Displaced once, twice and now three times. The plight of Palestinian refugees in Syria

Background

More than 60 years after the establishment of Israel, there is no Arab-Israeli issue that remains as utterly divisive as the fate of Palestinian refugees.

In the course of Israel’s creation in 1948 and its occupation of the West Bank and Gaza in 1967, more than half the Arabs of pre-1948 Palestine are thought to have been displaced.

Today there are millions of Palestinians living in exile from homes and land their families had inhabited for generations.

Many still suffer the legacy of their dispossession: destitution, penury, insecurity.

Palestinian historians, and some Israelis, call 1948 a clear example of ethnic cleansing – perpetrated by the Haganah (later the Israeli Defence Forces) and armed Jewish gangs.

Official Israeli history, by contrast, says most Palestinian refugees left to avoid a war instigated by neighbouring Arab states, though it admits a “handful” of expulsions and unauthorised killings.

What is undisputed is that the refugees’ fate is excluded from most Israeli-Palestinian peace efforts because, given a right of return, their numbers – says Israel – would endanger the future of the world’s only Jewish state

Four million UN-registered Palestinian refugees trace their origins to the 1948 exodus of about 700,000; another 750,000 people belong to families displaced in 1967 – many for the second time.

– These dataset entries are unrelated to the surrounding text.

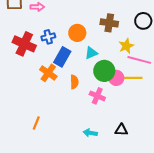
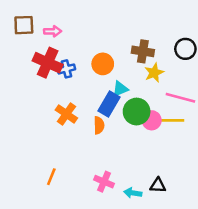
red cross: (24, 44) -> (48, 63), moved
yellow star: (126, 46) -> (154, 73), moved
blue rectangle: (62, 57) -> (109, 104), moved
pink cross: (97, 96) -> (104, 182), moved
cyan arrow: (90, 133) -> (133, 193), moved

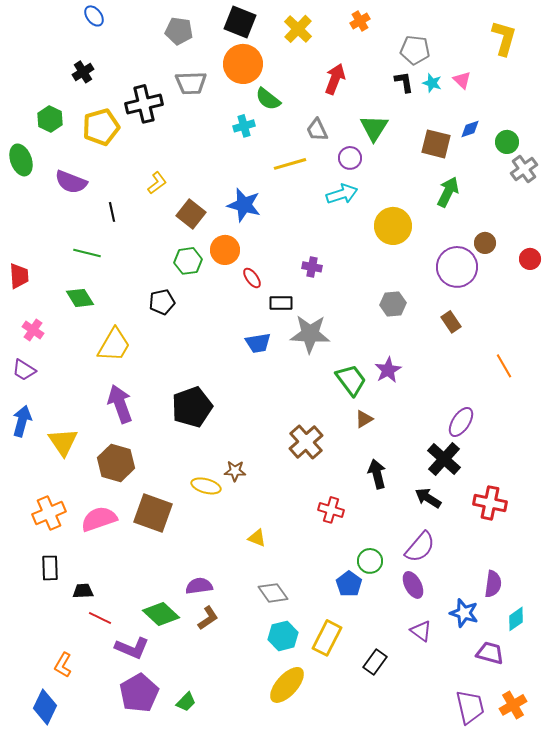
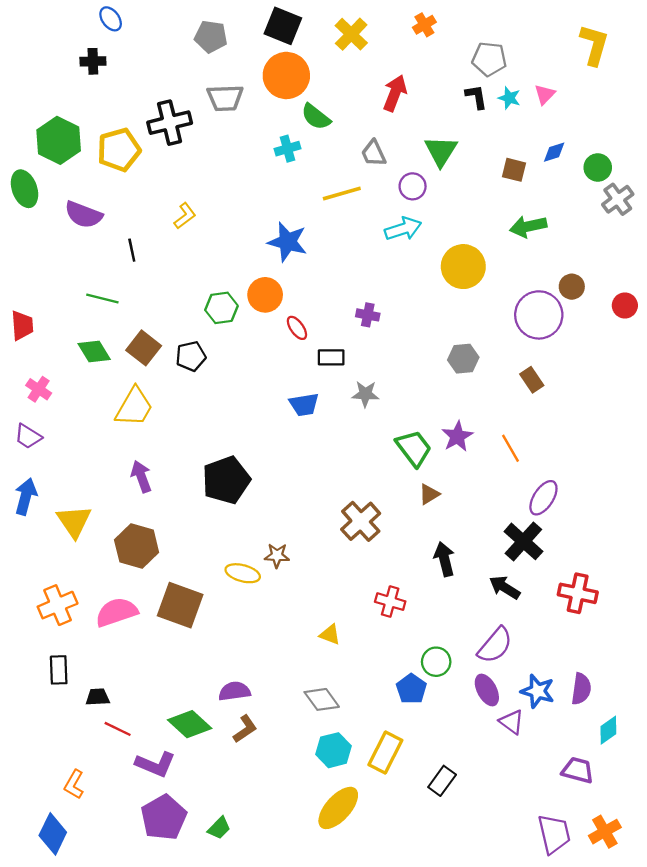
black cross: (83, 72) -> (93, 61), moved, turned 30
pink triangle: (462, 80) -> (545, 94), turned 30
green hexagon: (50, 119) -> (59, 140), size x1.5
brown square: (436, 144) -> (514, 170), size x0.7
green arrow: (448, 192) -> (528, 226), turned -128
brown square: (191, 214) -> (144, 348), moved
gray star: (310, 334) -> (365, 394), size x0.6
orange line: (504, 366) -> (510, 448), moved
purple arrow: (120, 404) -> (141, 477), size x0.7
yellow triangle: (257, 538) -> (330, 635), moved
blue star: (464, 613) -> (538, 691), moved
purple triangle: (421, 631) -> (512, 722), moved

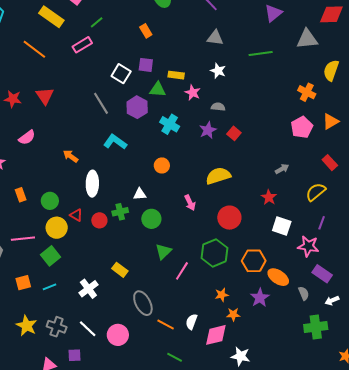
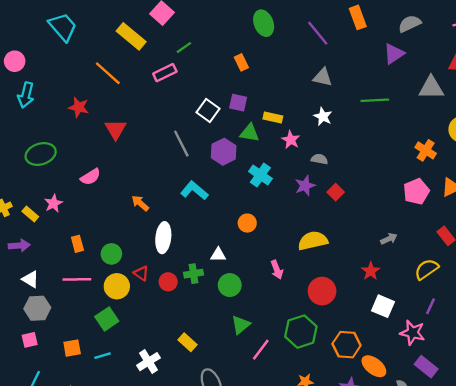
red star: (13, 99) -> (79, 107), moved
pink line: (23, 239) -> (77, 279), moved

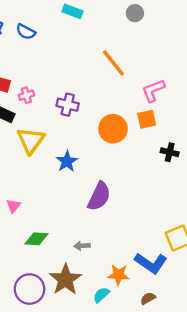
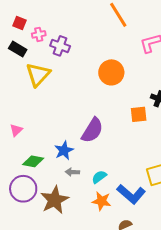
purple cross: (68, 105) -> (60, 46), moved
orange square: (147, 119) -> (139, 114), moved
blue star: (67, 161) -> (64, 150), moved
purple circle: (30, 289) -> (23, 189), moved
cyan semicircle: (101, 295) -> (99, 177), moved

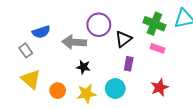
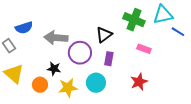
purple circle: (99, 25) -> (80, 53), moved
pink rectangle: (157, 48) -> (144, 49), moved
black star: (83, 67) -> (54, 69), moved

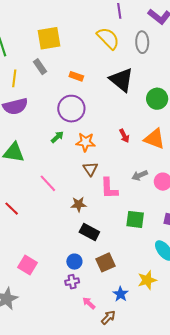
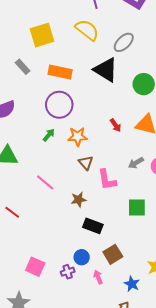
yellow square: (49, 38) -> (42, 35), moved
gray ellipse: (142, 42) -> (124, 42), moved, turned 55
orange rectangle: (76, 76) -> (60, 72), size x1.6
purple cross: (72, 282) -> (68, 272), moved
pink arrow: (89, 303) -> (98, 277), moved, turned 32

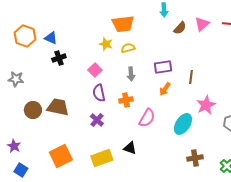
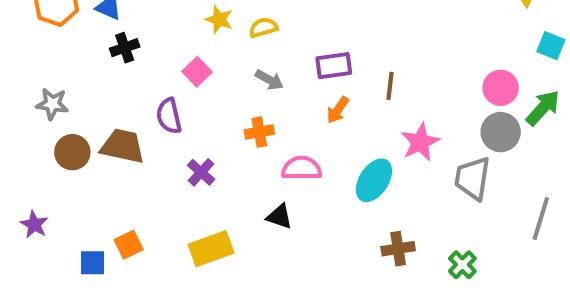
gray arrow: (131, 74) -> (269, 80), turned -56
gray star: (16, 79) -> (52, 104), moved
purple semicircle: (99, 93) -> (169, 116), moved
pink semicircle: (147, 118) -> (302, 168), turned -120
black triangle: (130, 148) -> (279, 216), moved
orange square: (61, 156) -> (129, 245), size x0.6
blue square: (21, 170) -> (92, 263), moved, turned -32

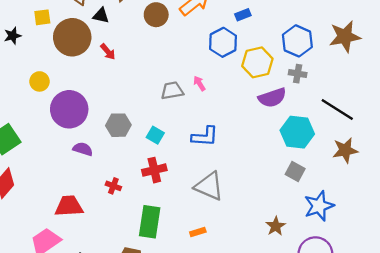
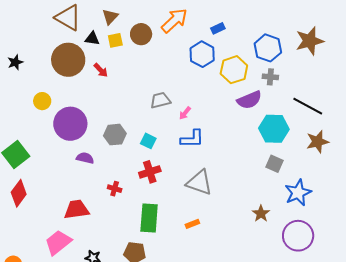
yellow square: (42, 17) -> (115, 40), moved
pink arrow: (199, 83) -> (185, 113), moved, turned -104

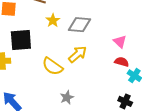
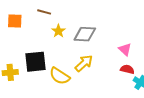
black square: (21, 40) -> (36, 62), moved

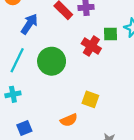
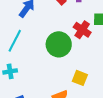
green circle: (52, 61) -> (59, 44), moved

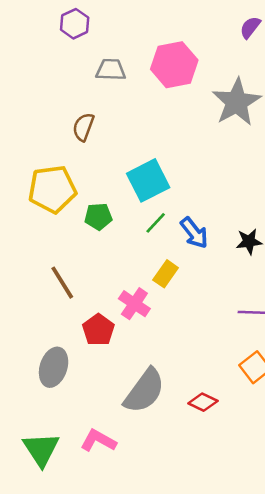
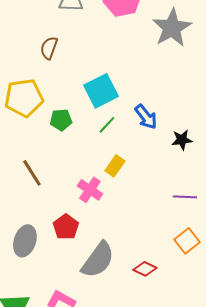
blue arrow: (194, 233) -> (146, 117), moved
red pentagon: (98, 330) -> (66, 227), moved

The Palestinian advocacy group Badil says another 1.5 million hail from pre-1948 Palestine but were not UN-registered, while an additional 274,000 were internally displaced inside Israel after 1948, and 150,000 were displaced in the occupied territories after 1967.

That makes more than six million people, one of the biggest displaced populations in the world.

 

The Syrian conflict

Palestine refugees remain particularly vulnerable and have been disproportionately affected by the Syrian conflict, due to their refugee camps in Syria being close to conflict areas, high rates of poverty and the tenuous legal status of those forced to flee from Syria to Lebanon and Jordan. While many have been forced by the conflict to flee again, tens of thousands of Palestinians are still trapped in areas of active conflict, such as Yarmouk or Khan Eshieh in Damascus or Muzeirib and Jillin in Dera’a, and have very little access to humanitarian assistance. 

Of those who have been forced again into exile, around 42,000 have fled to Lebanon and more than 17,000 to Jordan. The vast majority are living a precarious, marginalized existence, unable to regularize their legal status or access civil registration procedures and basic social services. They are largely dependent on UNRWA for basic subsistence needs, including food and shelter, as well as basic education and health care.

Medical Aid for Palestinians have just released a new report, ‘If I die, bury me in Palestine’ – how the world is failing Palestinian refugees from Syria. 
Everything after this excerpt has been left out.